INSTRUCTIONS FOR THE TASK
Everything in the listing should be transcribed exactly, apart from the pictures.
··········
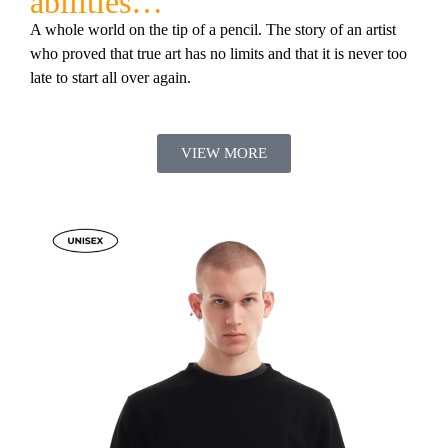
abilities…”
A whole world on the tip of a pencil. The story of an artist
who proved that true art has no limits and that it is never too
late to start all over again.
VIEW MORE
··········
REPLY
abilities…”
A whole world on the tip of a pencil. The story of an artist
who proved that true art has no limits and that it is never too
late to start all over again.
VIEW MORE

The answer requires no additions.